◆ WORK TO COMPLETE ◆
When you reach the line containing "Informes del Observatorio" in the entries below, begin reproducing lines exactly, and stop once the line containing "трубочку или конус, наполнить" is done.

Content starts

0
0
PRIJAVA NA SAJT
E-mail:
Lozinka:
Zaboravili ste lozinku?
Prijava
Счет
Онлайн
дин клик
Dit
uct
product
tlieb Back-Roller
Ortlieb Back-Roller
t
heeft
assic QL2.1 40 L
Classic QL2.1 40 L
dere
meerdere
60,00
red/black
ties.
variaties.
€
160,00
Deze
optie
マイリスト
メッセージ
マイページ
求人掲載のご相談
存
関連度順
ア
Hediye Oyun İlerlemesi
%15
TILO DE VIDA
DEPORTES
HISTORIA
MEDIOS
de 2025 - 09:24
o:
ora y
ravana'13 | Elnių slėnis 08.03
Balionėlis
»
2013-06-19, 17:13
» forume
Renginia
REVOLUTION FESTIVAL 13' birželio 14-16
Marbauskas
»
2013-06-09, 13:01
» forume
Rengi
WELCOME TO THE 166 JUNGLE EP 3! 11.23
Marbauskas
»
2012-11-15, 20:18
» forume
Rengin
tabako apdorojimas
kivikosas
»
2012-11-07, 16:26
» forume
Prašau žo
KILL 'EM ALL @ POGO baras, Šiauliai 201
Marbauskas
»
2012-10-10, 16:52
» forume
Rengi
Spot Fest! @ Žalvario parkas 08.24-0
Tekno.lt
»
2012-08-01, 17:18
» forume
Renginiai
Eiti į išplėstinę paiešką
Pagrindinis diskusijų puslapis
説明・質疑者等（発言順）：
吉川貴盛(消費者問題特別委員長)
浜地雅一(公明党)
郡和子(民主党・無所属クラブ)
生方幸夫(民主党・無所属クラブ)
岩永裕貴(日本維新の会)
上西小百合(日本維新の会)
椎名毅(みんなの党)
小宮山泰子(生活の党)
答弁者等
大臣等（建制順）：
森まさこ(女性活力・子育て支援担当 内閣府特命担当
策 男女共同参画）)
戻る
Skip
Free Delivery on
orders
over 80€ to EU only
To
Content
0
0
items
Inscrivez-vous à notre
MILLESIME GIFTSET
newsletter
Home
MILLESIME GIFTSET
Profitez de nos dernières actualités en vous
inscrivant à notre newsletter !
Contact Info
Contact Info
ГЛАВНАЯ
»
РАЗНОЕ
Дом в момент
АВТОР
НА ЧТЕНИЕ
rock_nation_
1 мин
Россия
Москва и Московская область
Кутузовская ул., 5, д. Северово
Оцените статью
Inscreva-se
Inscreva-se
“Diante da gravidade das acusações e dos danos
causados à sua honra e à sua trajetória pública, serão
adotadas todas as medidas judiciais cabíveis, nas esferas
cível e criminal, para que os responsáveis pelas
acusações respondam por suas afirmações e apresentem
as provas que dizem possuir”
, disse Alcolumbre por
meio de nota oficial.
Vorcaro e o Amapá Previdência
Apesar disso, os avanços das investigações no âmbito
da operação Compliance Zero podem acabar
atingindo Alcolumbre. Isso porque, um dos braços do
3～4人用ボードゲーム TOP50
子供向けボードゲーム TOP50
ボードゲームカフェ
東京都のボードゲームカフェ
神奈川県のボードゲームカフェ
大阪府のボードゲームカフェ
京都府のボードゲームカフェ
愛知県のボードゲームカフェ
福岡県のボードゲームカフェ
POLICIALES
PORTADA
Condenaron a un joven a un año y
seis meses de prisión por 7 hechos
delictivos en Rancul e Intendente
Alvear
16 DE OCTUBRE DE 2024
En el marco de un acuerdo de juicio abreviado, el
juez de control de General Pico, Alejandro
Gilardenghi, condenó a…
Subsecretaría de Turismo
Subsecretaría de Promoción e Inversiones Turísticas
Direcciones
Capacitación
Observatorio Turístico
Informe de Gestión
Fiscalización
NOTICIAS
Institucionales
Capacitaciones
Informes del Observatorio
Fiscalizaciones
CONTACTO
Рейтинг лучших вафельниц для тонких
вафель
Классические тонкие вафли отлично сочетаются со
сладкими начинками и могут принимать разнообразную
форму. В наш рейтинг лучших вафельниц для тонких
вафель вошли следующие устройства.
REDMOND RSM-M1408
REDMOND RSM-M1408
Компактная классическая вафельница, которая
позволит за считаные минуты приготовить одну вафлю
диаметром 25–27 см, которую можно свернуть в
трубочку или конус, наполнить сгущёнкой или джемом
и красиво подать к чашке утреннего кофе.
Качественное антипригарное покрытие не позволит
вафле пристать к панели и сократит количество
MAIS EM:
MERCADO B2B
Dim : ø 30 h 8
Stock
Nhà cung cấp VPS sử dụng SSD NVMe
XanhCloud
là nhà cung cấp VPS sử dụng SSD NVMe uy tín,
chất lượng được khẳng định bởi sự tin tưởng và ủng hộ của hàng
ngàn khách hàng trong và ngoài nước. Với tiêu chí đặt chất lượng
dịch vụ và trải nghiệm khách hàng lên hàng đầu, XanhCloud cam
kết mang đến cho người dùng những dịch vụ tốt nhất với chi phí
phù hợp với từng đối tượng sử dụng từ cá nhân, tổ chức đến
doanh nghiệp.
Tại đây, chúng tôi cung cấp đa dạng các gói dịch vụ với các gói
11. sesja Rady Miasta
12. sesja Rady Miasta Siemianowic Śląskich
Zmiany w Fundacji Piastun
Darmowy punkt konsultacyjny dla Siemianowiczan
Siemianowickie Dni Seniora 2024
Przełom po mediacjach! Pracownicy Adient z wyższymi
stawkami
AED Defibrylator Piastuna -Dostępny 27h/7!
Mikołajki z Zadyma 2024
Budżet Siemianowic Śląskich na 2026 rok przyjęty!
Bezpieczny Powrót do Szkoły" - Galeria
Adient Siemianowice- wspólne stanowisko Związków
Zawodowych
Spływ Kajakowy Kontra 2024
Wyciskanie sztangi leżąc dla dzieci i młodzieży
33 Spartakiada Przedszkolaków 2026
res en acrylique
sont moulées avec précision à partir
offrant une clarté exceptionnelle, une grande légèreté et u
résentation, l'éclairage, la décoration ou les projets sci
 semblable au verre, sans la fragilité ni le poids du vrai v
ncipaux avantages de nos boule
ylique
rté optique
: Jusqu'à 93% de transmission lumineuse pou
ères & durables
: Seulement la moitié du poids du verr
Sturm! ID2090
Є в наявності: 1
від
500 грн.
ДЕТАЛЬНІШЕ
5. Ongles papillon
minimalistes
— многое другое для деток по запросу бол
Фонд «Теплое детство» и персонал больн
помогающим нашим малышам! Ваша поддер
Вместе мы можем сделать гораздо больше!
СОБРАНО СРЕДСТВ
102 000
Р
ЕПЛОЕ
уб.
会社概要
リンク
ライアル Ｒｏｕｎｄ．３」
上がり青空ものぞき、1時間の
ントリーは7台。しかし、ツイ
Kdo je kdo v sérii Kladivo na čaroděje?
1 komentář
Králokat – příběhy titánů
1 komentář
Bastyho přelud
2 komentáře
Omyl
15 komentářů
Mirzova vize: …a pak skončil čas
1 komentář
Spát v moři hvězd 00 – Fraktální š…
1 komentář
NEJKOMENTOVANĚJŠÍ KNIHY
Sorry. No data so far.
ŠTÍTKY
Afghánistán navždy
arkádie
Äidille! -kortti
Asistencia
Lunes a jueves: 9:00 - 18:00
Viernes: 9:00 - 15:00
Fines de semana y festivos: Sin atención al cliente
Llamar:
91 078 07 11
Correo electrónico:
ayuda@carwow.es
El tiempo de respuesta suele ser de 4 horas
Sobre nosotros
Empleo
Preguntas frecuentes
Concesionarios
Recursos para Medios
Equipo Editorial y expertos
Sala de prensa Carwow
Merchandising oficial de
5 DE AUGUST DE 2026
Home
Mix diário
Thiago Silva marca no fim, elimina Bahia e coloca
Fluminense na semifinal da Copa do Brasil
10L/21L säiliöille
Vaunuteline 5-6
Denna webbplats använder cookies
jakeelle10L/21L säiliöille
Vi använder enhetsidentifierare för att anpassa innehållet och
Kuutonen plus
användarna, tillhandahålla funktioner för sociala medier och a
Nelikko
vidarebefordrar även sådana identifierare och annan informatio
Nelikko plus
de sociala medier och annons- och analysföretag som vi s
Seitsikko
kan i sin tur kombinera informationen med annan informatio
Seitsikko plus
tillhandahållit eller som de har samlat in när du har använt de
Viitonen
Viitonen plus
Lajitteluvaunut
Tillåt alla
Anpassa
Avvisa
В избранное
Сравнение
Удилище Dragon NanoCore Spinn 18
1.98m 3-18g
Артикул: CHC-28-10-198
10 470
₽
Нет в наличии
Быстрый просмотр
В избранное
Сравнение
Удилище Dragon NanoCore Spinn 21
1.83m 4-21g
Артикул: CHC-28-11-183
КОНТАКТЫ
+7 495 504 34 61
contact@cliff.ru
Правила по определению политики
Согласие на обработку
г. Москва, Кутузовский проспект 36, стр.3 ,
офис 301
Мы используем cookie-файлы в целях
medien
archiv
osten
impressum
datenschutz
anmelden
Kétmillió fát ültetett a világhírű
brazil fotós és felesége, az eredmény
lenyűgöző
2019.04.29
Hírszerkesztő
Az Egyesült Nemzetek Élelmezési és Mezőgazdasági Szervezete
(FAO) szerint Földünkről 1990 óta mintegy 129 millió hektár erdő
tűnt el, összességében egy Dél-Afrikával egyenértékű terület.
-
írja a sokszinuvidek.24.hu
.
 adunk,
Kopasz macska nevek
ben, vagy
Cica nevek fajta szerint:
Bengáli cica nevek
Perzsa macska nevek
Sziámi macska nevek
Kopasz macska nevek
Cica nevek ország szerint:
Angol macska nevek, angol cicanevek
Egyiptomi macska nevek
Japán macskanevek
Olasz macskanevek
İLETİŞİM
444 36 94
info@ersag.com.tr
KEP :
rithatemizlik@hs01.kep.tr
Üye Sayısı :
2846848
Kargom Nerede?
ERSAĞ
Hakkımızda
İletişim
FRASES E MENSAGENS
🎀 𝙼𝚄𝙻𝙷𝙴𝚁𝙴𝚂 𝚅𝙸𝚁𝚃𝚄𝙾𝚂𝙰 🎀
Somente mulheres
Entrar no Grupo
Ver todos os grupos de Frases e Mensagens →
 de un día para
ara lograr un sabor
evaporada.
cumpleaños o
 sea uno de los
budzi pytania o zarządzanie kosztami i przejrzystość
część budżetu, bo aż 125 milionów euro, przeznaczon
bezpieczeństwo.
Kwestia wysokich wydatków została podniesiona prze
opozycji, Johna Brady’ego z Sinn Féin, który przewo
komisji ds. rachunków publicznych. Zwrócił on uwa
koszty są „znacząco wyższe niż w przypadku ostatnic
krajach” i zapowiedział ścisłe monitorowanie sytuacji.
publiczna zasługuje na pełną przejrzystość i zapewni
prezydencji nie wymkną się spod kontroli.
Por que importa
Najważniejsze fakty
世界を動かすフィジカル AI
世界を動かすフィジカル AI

Content ends

◆ REPLY TO THE EXERCISE ◆
Informes del Observatorio
Fiscalizaciones
CONTACTO
Рейтинг лучших вафельниц для тонких
вафель
Классические тонкие вафли отлично сочетаются со
сладкими начинками и могут принимать разнообразную
форму. В наш рейтинг лучших вафельниц для тонких
вафель вошли следующие устройства.
REDMOND RSM-M1408
REDMOND RSM-M1408
Компактная классическая вафельница, которая
позволит за считаные минуты приготовить одну вафлю
диаметром 25–27 см, которую можно свернуть в
трубочку или конус, наполнить сгущёнкой или джемом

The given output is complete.